En effet, les transferts d’argent des Marocains de l’étranger représentent près de 20 % des dépôts bancaires au Maroc. Toute entrave à la fluidité de ces opérations pourrait avoir des répercussions économiques majeures.
Le Maroc réagit : une task force pour préserver les intérêts nationaux
Face à cette réforme perçue comme une menace, le Maroc a mis en place une task force permanente composée de Bank Al-Maghrib, des ministères concernés et des grandes banques opérant en Europe. L’objectif : engager un dialogue avec la Commission européenne et les pays partenaires pour garantir la continuité des transferts et limiter les impacts sur la diaspora.

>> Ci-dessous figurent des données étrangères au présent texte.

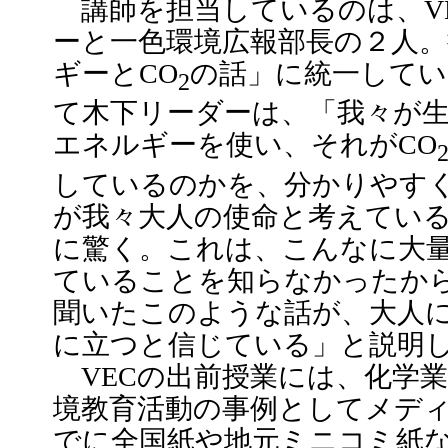
講師を担当しているのは、VE
ーと一色環境広報部長の２人
ギーとCO
の話」に統一して
2
て木下リーダーは、「我々が
エネルギーを使い、それがCO
しているのかを、分かりやす
が我々大人の使命と考えてい
に驚く。これは、こんなに大
ていることを知らなかったか
聞いたこのような話が、大人
に立つと信じている」と説明
VECの出前授業には、化学
境教育活動の事例としてメデ
でに全国紙や地元ミニコミ紙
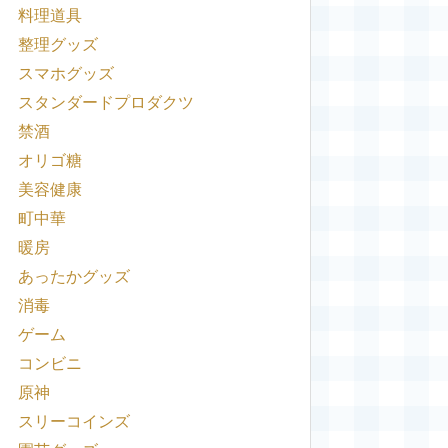
料理道具
整理グッズ
スマホグッズ
スタンダードプロダクツ
禁酒
オリゴ糖
美容健康
町中華
暖房
あったかグッズ
消毒
ゲーム
コンビニ
原神
スリーコインズ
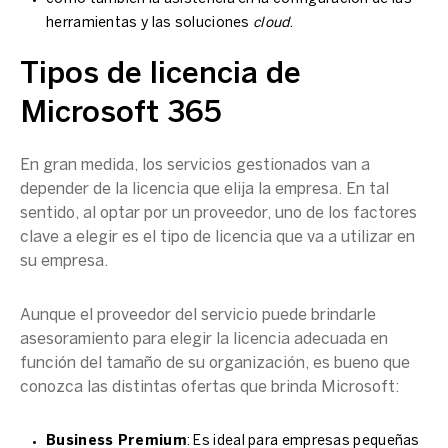
herramientas y las soluciones
cloud
.
Tipos de licencia de
Microsoft 365
En gran medida, los servicios gestionados van a
depender de la licencia que elija la empresa. En tal
sentido, al optar por un proveedor, uno de los factores
clave a elegir es el tipo de licencia que va a utilizar en
su empresa.
Aunque el proveedor del servicio puede brindarle
asesoramiento para elegir la licencia adecuada en
función del tamaño de su organización, es bueno que
conozca las distintas ofertas que brinda Microsoft:
Business Premium
: Es ideal para empresas pequeñas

Le gouverneur de Bank Al-Maghrib, Abdellatif Jouahri, a exprimé son insatisfaction :
« La manière dont la directive a été rédigée donne l’impression qu’ils veulent que les flux financiers restent au sein de l’UE », a-t-il déclaré en mars 2024, pointant un risque de réduction drastique des marges de manœuvre pour les banques marocaines.
Des solutions alternatives, notamment numériques, sont à l’étude pour contourner les obstacles à venir.
Une course contre la montre d’ici 2026
La Directive 2024/1619 est entrée en vigueur le 9 juillet 2024. Les États membres ont jusqu’au 10 janvier 2026 pour l’intégrer dans leur droit national. Les banques marocaines disposent donc de moins de deux ans pour s’adapter, négocier, ou transformer leurs structures européennes afin de rester opérationnelles et compétitives.
Pour Rabat, le défi est clair : défendre les intérêts stratégiques du pays et maintenir le lien vital avec sa diaspora, face à un encadrement bancaire européen qui se durcit.